Backbone Issue Sync for JIRA is compatible with all JIRA products:
- Jira Software
- Jira Service Management
- Jira Core
- Jira Data Center
- Jira Cloud
Open ports and firewall setup
You usually do not need to open a special port for Backbone – it uses the HTTP(S) ports used by the Jira instances that you want to synchronize, so only these ports have to be open. The default port for HTTP is port 80, and for HTTPS it is port 443. Usually Backbone can access these ports without any additional configuration. However, if your Jira instances are running on a different port than 80 or 443, you might need to adjust your firewall settings. Then, the port is usually visible in Jira's base url, like 1234 in the url http://jira.example.com:1234. In general, the following connection properties need to be considered:
Centralized Configuration: Backbone is performing most of the synchronization processes on the instance where you have created a synchronization. This means, if you connect Jira instance A and B, you only need to allow HTTP(S) requests from Jira A to B, but not from Jira B to A.

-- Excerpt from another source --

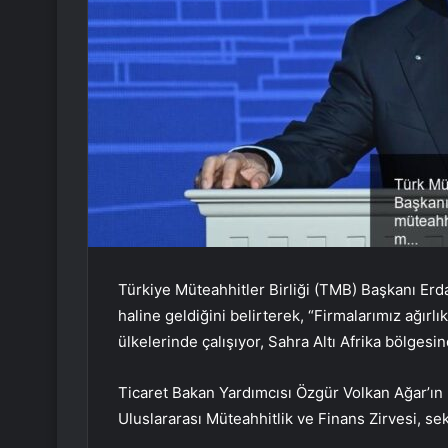
Türkiye Müteahhitler Birliği (TMB) Başkanı Erd
haline geldiğini belirterek, “Firmalarımız ağırl
ülkelerinde çalışıyor, Sahra Altı Afrika bölgesin
Ticaret Bakan Yardımcısı Özgür Volkan Ağar’ın
Uluslararası Müteahhitlik ve Finans Zirvesi, sek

Distributed Configuration (Master/Slave): Backbone is only connecting to the local Jira instance where the relevant part of the synchronization (the master or slave configuration) has been created. If you are using a mail server as the communication channel, make sure Backbone can connect to that as well.
Backbone is able to handle HTTP and HTTPS connections. You usually do not need any special SSL/HTTPS configuration in your system, except Java's default configuration. However, if you are using custom/self-signed SSL certificates or certificate authorities (CA), please make sure that you add the information into the Java trust store / 'cacert' tool. Backbone makes a request to each Jira instance where you provide a HTTPS connection for. Therefore all Jira instances need to be reachable from the Jira server where you setup a synchronization (including the Jira server itself where Backbone's synchronization is created on!).

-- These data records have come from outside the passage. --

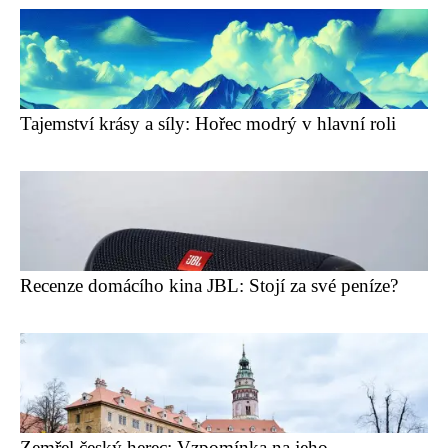
Tajemství krásy a síly: Hořec modrý v hlavní roli
Recenze domácího kina JBL: Stojí za své peníze?
Zemřel český herec: Vzpomínka na jeho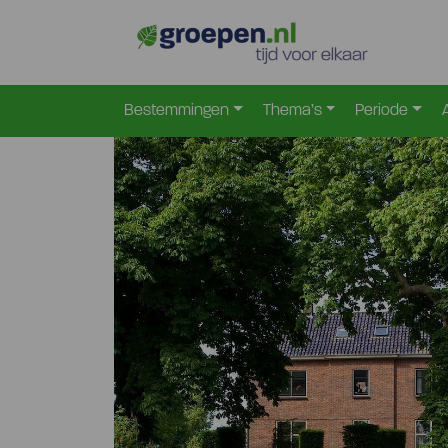
Home
Nederland
Zuid-Holland
Koudekerk-Aan-
>
>
>
Bestemmingen
Thema’s
Periode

For example: If you have two Jira instances A and B and you create a synchronization on Jira instance A connecting projects on both Jira instances A and B using https://jiraA.example.com and https://jiraB.example.com as the base urls, then Backbone must be able to reach both Jira's with their HTTPS urls https://jiraA.example.com and https://jiraB.example.com. If the SSL certificates can not be verified by one of the default CA's from Java's trust store, you need to add the relevant information there.
Backbone usually has a minor effect on server performance. This is because by default, Backbone performs a query every 5 seconds per synchronization. This query only returns all issues (per synchronized project) that have been changed since the previous queries. This means Backbone sends two queries each 5 seconds but this interval can be configured per project for each synchronization. Because only changed issues are processed, Backbone is not especially performance-intensive and therefore doesn't typically require any additional server resources compared to using Jira normally.

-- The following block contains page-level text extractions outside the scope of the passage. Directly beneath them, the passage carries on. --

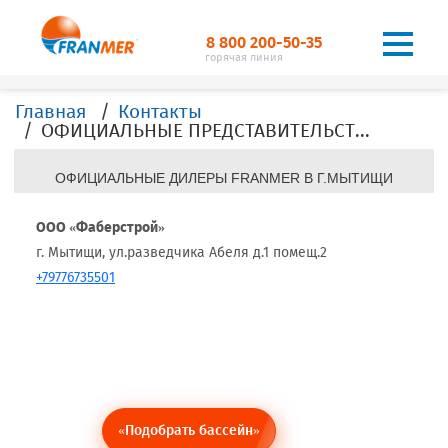
8 800 200-50-35
горячая линия
Главная
Контакты
ОФИЦИАЛЬНЫЕ ПРЕДСТАВИТЕЛЬСТВА, ДИЛЕРЫ, ОФИСЫ, FRANMER в г.Мытищи
ОФИЦИАЛЬНЫЕ ДИЛЕРЫ FRANMER В Г.МЫТИЩИ
ООО «Фаберстрой»
г. Мытищи, ул.разведчика Абеля д.1 помещ.2
+79776735501
«Подобрать бассейн»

However, there are two exceptions to be considered:
- if you are creating a new synchronization and you initially want to synchronize 10k or more issues, please consider that this indeed can have a significant performance impact on your system during the initial synchronization of the existing issues. As a best practice, we recommend to use a JQL filter to gradually increase the number of synchronized issues to not overload your Jira instance.
- if you are planning to create more than 10 synchronizations on your Jira instance, consider that each synchronization will perform two queries as explained above. If you are experiencing slowness of your Jira system, we recommend to evaluate if the queries can be changed to run each minute (or more) and also if you can increase the allocated memory of your Jira instance.